• What you are asked to do: Every entry below is to be retyped exactly as it stands.

• Supplied records:
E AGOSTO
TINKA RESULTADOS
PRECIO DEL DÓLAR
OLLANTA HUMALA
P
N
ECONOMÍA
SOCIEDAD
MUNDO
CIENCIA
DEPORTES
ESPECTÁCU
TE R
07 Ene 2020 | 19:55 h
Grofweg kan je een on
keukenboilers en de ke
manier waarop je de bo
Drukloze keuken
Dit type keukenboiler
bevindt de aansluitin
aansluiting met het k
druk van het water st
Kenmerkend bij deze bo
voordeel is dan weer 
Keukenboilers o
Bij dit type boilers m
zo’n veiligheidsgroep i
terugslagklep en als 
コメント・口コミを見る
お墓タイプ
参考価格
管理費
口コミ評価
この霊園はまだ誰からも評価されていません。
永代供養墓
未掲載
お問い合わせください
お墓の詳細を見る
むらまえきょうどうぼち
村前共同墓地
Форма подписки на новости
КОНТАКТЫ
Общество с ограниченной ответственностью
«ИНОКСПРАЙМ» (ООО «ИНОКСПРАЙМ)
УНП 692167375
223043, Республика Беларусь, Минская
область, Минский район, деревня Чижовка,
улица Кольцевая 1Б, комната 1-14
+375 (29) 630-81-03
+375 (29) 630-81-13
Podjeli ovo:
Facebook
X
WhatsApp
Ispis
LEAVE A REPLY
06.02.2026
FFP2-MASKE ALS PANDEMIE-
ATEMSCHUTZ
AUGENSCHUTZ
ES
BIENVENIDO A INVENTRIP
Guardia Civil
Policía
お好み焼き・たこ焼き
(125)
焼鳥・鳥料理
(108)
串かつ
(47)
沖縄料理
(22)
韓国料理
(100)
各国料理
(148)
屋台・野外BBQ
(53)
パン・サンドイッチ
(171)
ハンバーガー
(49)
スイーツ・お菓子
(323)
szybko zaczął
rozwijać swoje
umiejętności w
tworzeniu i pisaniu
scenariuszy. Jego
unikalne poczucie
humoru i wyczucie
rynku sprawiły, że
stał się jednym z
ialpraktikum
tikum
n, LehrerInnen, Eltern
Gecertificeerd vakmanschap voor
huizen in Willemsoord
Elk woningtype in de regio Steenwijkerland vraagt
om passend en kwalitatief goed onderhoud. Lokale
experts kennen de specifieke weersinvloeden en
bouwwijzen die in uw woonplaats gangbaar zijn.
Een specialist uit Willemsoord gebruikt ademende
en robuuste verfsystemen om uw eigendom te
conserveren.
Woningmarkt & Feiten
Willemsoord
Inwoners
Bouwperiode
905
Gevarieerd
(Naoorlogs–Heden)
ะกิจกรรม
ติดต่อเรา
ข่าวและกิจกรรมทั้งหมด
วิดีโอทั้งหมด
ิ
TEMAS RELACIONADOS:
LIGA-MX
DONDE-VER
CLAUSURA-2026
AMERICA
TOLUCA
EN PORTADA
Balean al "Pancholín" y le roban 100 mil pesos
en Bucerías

• Written reply:
E AGOSTO
TINKA RESULTADOS
PRECIO DEL DÓLAR
OLLANTA HUMALA
P
N
ECONOMÍA
SOCIEDAD
MUNDO
CIENCIA
DEPORTES
ESPECTÁCU
TE R
07 Ene 2020 | 19:55 h
Grofweg kan je een on
keukenboilers en de ke
manier waarop je de bo
Drukloze keuken
Dit type keukenboiler
bevindt de aansluitin
aansluiting met het k
druk van het water st
Kenmerkend bij deze bo
voordeel is dan weer 
Keukenboilers o
Bij dit type boilers m
zo’n veiligheidsgroep i
terugslagklep en als 
コメント・口コミを見る
お墓タイプ
参考価格
管理費
口コミ評価
この霊園はまだ誰からも評価されていません。
永代供養墓
未掲載
お問い合わせください
お墓の詳細を見る
むらまえきょうどうぼち
村前共同墓地
Форма подписки на новости
КОНТАКТЫ
Общество с ограниченной ответственностью
«ИНОКСПРАЙМ» (ООО «ИНОКСПРАЙМ)
УНП 692167375
223043, Республика Беларусь, Минская
область, Минский район, деревня Чижовка,
улица Кольцевая 1Б, комната 1-14
+375 (29) 630-81-03
+375 (29) 630-81-13
Podjeli ovo:
Facebook
X
WhatsApp
Ispis
LEAVE A REPLY
06.02.2026
FFP2-MASKE ALS PANDEMIE-
ATEMSCHUTZ
AUGENSCHUTZ
ES
BIENVENIDO A INVENTRIP
Guardia Civil
Policía
お好み焼き・たこ焼き
(125)
焼鳥・鳥料理
(108)
串かつ
(47)
沖縄料理
(22)
韓国料理
(100)
各国料理
(148)
屋台・野外BBQ
(53)
パン・サンドイッチ
(171)
ハンバーガー
(49)
スイーツ・お菓子
(323)
szybko zaczął
rozwijać swoje
umiejętności w
tworzeniu i pisaniu
scenariuszy. Jego
unikalne poczucie
humoru i wyczucie
rynku sprawiły, że
stał się jednym z
ialpraktikum
tikum
n, LehrerInnen, Eltern
Gecertificeerd vakmanschap voor
huizen in Willemsoord
Elk woningtype in de regio Steenwijkerland vraagt
om passend en kwalitatief goed onderhoud. Lokale
experts kennen de specifieke weersinvloeden en
bouwwijzen die in uw woonplaats gangbaar zijn.
Een specialist uit Willemsoord gebruikt ademende
en robuuste verfsystemen om uw eigendom te
conserveren.
Woningmarkt & Feiten
Willemsoord
Inwoners
Bouwperiode
905
Gevarieerd
(Naoorlogs–Heden)
ะกิจกรรม
ติดต่อเรา
ข่าวและกิจกรรมทั้งหมด
วิดีโอทั้งหมด
ิ
TEMAS RELACIONADOS:
LIGA-MX
DONDE-VER
CLAUSURA-2026
AMERICA
TOLUCA
EN PORTADA
Balean al "Pancholín" y le roban 100 mil pesos
en Bucerías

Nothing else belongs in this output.